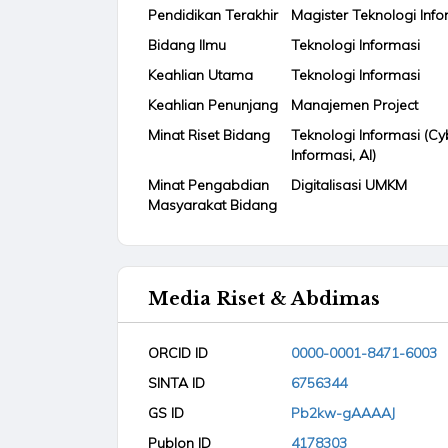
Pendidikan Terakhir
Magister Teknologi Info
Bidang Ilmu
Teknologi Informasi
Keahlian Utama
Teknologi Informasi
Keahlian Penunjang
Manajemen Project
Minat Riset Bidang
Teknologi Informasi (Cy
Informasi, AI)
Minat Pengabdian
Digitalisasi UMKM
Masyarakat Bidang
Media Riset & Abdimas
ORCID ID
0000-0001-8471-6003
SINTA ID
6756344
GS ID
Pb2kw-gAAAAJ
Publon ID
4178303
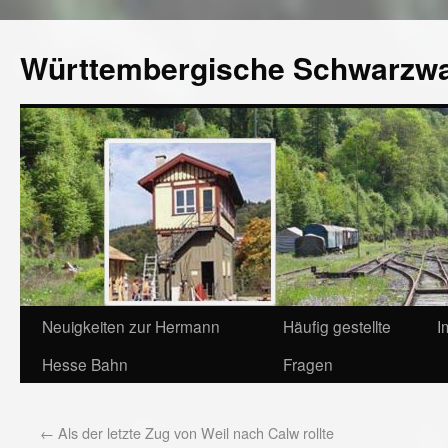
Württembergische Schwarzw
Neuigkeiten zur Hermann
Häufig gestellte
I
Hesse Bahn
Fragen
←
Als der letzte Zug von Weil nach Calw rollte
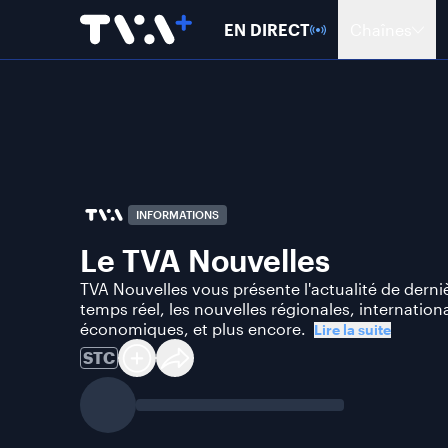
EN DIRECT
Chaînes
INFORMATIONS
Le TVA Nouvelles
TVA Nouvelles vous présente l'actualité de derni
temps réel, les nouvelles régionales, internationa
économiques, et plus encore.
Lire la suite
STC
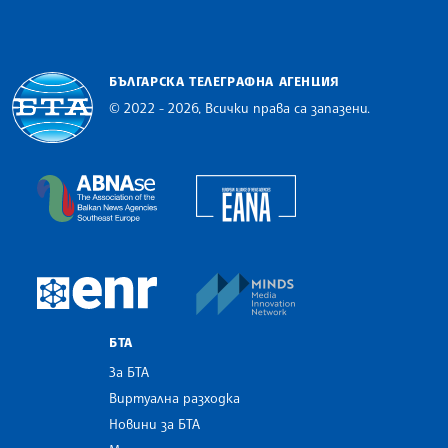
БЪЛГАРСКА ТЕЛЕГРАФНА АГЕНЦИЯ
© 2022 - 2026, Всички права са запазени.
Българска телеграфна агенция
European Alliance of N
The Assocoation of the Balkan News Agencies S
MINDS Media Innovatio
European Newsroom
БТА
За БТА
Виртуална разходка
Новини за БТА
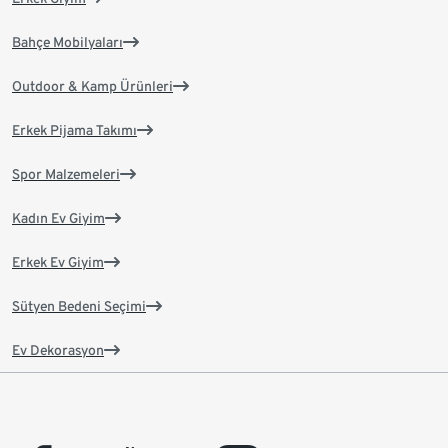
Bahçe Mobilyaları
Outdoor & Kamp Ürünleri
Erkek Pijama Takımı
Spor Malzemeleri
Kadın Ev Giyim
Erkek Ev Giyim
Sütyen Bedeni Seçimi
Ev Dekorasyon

+--

YOUR ASSIGNMENT:
Print the records verbatim, without pictures.

YOUR RESPONSE:
Pendidikan Terakhir
Magister Teknologi Info
Bidang Ilmu
Teknologi Informasi
Keahlian Utama
Teknologi Informasi
Keahlian Penunjang
Manajemen Project
Minat Riset Bidang
Teknologi Informasi (Cy
Informasi, AI)
Minat Pengabdian
Digitalisasi UMKM
Masyarakat Bidang
Media Riset & Abdimas
ORCID ID
0000-0001-8471-6003
SINTA ID
6756344
GS ID
Pb2kw-gAAAAJ
Publon ID
4178303
Württembergische Schwarzw
Neuigkeiten zur Hermann
Häufig gestellte
I
Hesse Bahn
Fragen
←
Als der letzte Zug von Weil nach Calw rollte
EN DIRECT
Chaînes
INFORMATIONS
Le TVA Nouvelles
TVA Nouvelles vous présente l'actualité de derni
temps réel, les nouvelles régionales, internationa
économiques, et plus encore.
Lire la suite
STC
БЪЛГАРСКА ТЕЛЕГРАФНА АГЕНЦИЯ
© 2022 - 2026, Всички права са запазени.
Българска телеграфна агенция
European Alliance of N
The Assocoation of the Balkan News Agencies S
MINDS Media Innovatio
European Newsroom
БТА
За БТА
Виртуална разходка
Новини за БТА
Bahçe Mobilyaları
Outdoor & Kamp Ürünleri
Erkek Pijama Takımı
Spor Malzemeleri
Kadın Ev Giyim
Erkek Ev Giyim
Sütyen Bedeni Seçimi
Ev Dekorasyon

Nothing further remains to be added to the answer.